HLSL offsetting

Thu Jun 9 17:38:58 CDT 2022

On Thu, Jun 9, 2022 at 9:17 PM Zebediah Figura <zfigura at codeweavers.com> wrote:
>
> On 6/9/22 04:04, Matteo Bruni wrote:
> >> The ugliness that we've run into is: how do we emit IR for the following
> >> variable load?
> >>
> >>       struct apple
> >>       {
> >>           int a;
> >>           struct
> >>           {
> >>               Texture2D b;
> >>               int c;
> >>           } s;
> >>       } a;
> >>
> >>       /* in some expression */
> >>       func(a.s);
> >>
> >> Unlike the SM1 example above, the register numbers don't match up.
> >> Separately, it's kind of ugly that backend-specific details regarding
> >> register size and alignment are leaking into the frontend so much.
> >
> > I think most of that can be hidden or contained with some proper
> > abstraction. And generous handwaving.
> > But basically, that probably could be represented in the IR as copying
> > around individual fields of the structure separately, rather than a
> > single "struct deref". Clearly it can become more complex depending on
> > the type of the variable but I think it should be doable.
>
> Yeah, it could. Like I said it's not prohibitive. I'm just not sure it's
> the best option at this point.
>
> It's worth pointing out that, at parse time, we want and need for load
> instructions (and therefore probably also store instructions) to have
> larger-than-vector types—that is, load instructions can produce structs,
> and store instructions can consume them. But we don't want that for
> SMxIR, and I believe we don't want that for the "final form" of HLSL IR
> either. That's the way the code is currently arranged and I see no
> reason not to keep it that way.

Right, and agreed, but that's currently taken care of by
split_struct_copies() and I don't think that's a (large) problem for
the register offset approach.

> >> Similarly, the amount of code that has to deal with matrix majority is
> >> unfortunate.
> >
> > That personally seems more annoying. Although it's not clear to me
> > that handling matrix majority at a later stage is necessarily any
> > better.
>
> The main idea is that we could handle it something closer to once (well,
> once per backend), at HLSL -> SMx translation.
>
> That doesn't necessarily mean requiring that all matrix loads and stores
> are done on a single scalar—after all, we could translate a single
> vector load to multiple MOV instructions if it can't actually be
> represented by one.
>
> It does potentially mean doing vectorization passes on SMxIR, though.
> Hard to tell this far in advance, and it's also hard to tell if that's
> something we're going to need anyway.

Yeah, that's the sort of possible snag that I was thinking about WRT
moving the matrix majority handling "down".

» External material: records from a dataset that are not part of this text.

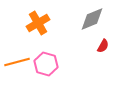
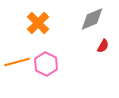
orange cross: rotated 15 degrees counterclockwise
pink hexagon: rotated 10 degrees clockwise
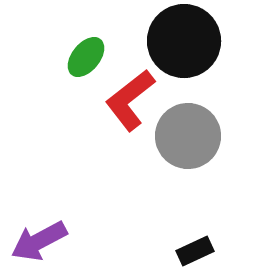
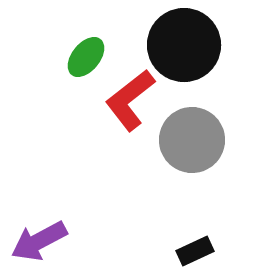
black circle: moved 4 px down
gray circle: moved 4 px right, 4 px down
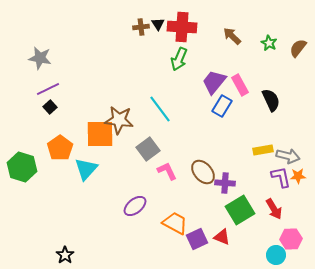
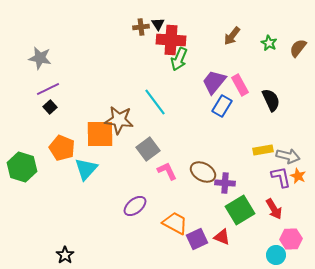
red cross: moved 11 px left, 13 px down
brown arrow: rotated 96 degrees counterclockwise
cyan line: moved 5 px left, 7 px up
orange pentagon: moved 2 px right; rotated 15 degrees counterclockwise
brown ellipse: rotated 20 degrees counterclockwise
orange star: rotated 28 degrees clockwise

> >> The former problem can potentially be solved by embedding multiple
> >> register offsets into hlsl_deref (one per register type). Neither this
> >> nor the latter problem are prohibitive, and I was at one point in favour
> >> of continuing to use register offsets everywhere, but at this point my
> >> feeling has changed, and I think using register offsets is looking more
> >> ugly than the alternatives. I get the impression that Francisco
> >> disagrees, though, which is why we should probably hash this out now.
> >
> > As I mention below, I currently see two options as the most appealing.
> > This one (multiple register offsets) sits somewhat in the middle and
> > it feels like it would be best to go to one of the extremes instead.
> > It's also possible that this middle ground solution would end up being
> > nicer in practice. At any rate, I certainly wouldn't flat out discount
> > it.
> >
> >> Nor do I think we should use both register offsets and component offsets
> >> (either in the same node type, or in different node types). That just
> >> makes the IR way more complicated. Rather, I think we should be doing
> >> everything in *just* component offsets until translation from HLSL IR to
> >> SMx IR.
> >
> > I touched on this earlier and I agree that the additional complexity
> > is unlikely to be worth it. Admittedly we're in a limbo right now
> > where SMxIR isn't quite there yet, which makes reasoning on some of
> > these details a bit fuzzy.
> >
> >> In order to deal with the problem of translating dynamic offsets from
> >> components to registers, I see three options:
> >>
> >> (a) emit code at runtime, or do some sophisticated lowering,
> >>
> >> (b) use special offsetof and sizeof nodes,
> >>
> >> (c) introduce a structured deref type, much like [1]. Francisco was
> >> actually proposing something like this, although with an array instead
> >> of a recursive structure, which strikes me as an improvement.
> >>
> >> My guess is that (a) is very hard. I haven't really tried to reason it
> >> out, though.
> >>
> >> Given a choice between (b) and (c), I'm more inclined to pick (c). It
> >> makes the IR structure more restrictive, and those restrictions
> >> fundamentally match the structured nature of the language we're working
> >> with, both things I tend to like.
> >
> > After giving it some thought I think that's certainly fine *for the
> > higher level IR*. At the same time it seems to me that, if we go that
> > route, eventually we also want to have real SMxIR with register
> > offsets, and make sure that we can optimize constant offsets (thus
> > expressions) at that level.
> >
> > As I see it (as of current time and date, can't guarantee that I won't
> > change my mind again...) we either push the backend-specific info up
> > (register offsets all the way) or down (component offsets with
> > structured deref / type info in the generic IR, transformation into
> > register offsets in the SMxIR). I think either option works and it's
> > mostly a matter of preference and which one fits / feels better with
> > the rest of the compiler.
>
> Yeah, that general approach makes sense to me. And yes, of course the
> SMxIR should deal entirely in register offsets.
>
> My current vision of SMxIR is that it should be a one-to-one
> representation of actual instructions, writable without any lowering
> passes (and hence any passes that are done on it should be optimization
> only, with the *possible* exception of RA.) In a sense, it's what we
> have already with sm4_instruction and such, except that we'd be storing
> it and doing passes on it rather than just writing it directly.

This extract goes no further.